A Reference Guide (Vol.  1)

by Dave Goldblatt, CEO of Wavechat

Categories:
Product Manager,
Startup Founder

How strongly do I recommend 20 YC Lessons?
8 / 10

Review of 20 YC Lessons

20 YC Lessons takes 1-2 hours to read and is basically just presentation notes.

Even if you follow startup advice on blogs and Hacker News, you’ll probably find a few surprising tips inside.



Focus on revenue, not  engagement

99% of startups should use revenue as their top level metric, not engagement. Only the few startups that require massive network effects for success (like Facebook) should be looking toward engagement.

The first bit of rationale is that the ultimate test for your startup idea is whether people are willing to pay you for it.

Additionally, paying customers provide very different feedback that non-paying users. Expectations are clearer from paying customers and you’ll benefit more from their feedback.

Launches aren't special

Nobody remembers when Google, Facebook, Airbnb, or any other startup launched.

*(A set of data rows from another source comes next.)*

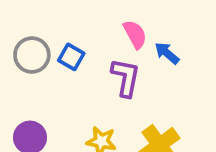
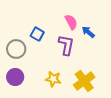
gray circle: (32, 55) -> (16, 49), moved

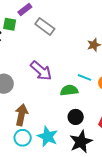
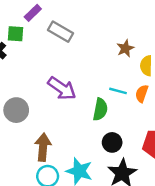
green semicircle: (69, 90) -> (100, 109), turned 114

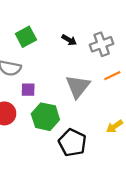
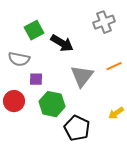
black arrow: (69, 40) -> (62, 43), moved, size x1.6
gray cross: (102, 44) -> (104, 22), moved

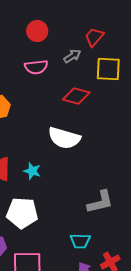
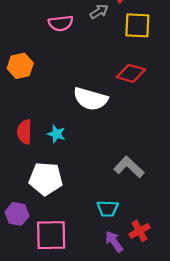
red diamond: (76, 96) -> (131, 73), moved
gray L-shape: (100, 202) -> (129, 167), turned -124

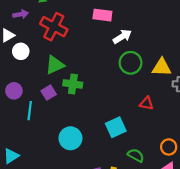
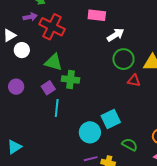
purple arrow: (21, 14) -> (30, 17), moved
green triangle: (55, 65) -> (54, 62), turned 42
red triangle: (147, 103) -> (134, 81), moved
cyan line: (30, 111) -> (57, 108), moved
cyan circle: (70, 138) -> (90, 132), moved

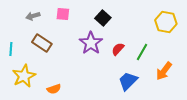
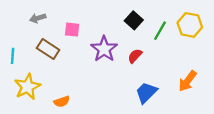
pink square: (63, 14) -> (72, 30), moved
black square: (103, 18) -> (134, 20), moved
green line: (142, 52) -> (160, 31), moved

For me, this was a very healthy reminder that you don’t need to get things right the first time. You’ll have as many shots as you create through iteration.

Solve the hardest  problem

When identifying which customer problem to solve, you should ask them, “What is the hardest part about this problem?”

Don’t focus on the small problems in a workflow or problem space, focus on solving the big, gnarly problem.

Distinguish between paid and organic  growth

Your startup is growing and that’s great. But is the growth sustainable?

You need to distinguish between organic growth and paid growth. Counting paid growth is cheating because you’re applying a non-sustainable force to pump your numbers.

The Startup School notes primarily mention paid growth as ads, but I also wondered whether paid growth would include taking a loss on sales. For instance, if Uber taking a loss on each ride would equally count as paid growth.

Retention is the best way to measure product market  fit

Bad retention looks like cohorts of users slowly leaving with each month they user your service. For instance, going from 50% down to 5% over the course of 16 weeks.

Good retention flattens out much earlier and at a higher rate.

Focusing on retention has similar benefits to tracking revenue – you’re really testing the quality of your product by whether people will pull out their wallet and pay you. Monetary measurements for retention provide you more direct information than other popular but indirect metrics like Net Promoter Score.

Pivoting vs. iterating

Pivoting means you switch the problem you’re working on. Iterating means you’re still working on the same problem.

This kind of simple definition can help you understand the process of finding product market fit and the methods prescribed in books like The Lean Startup.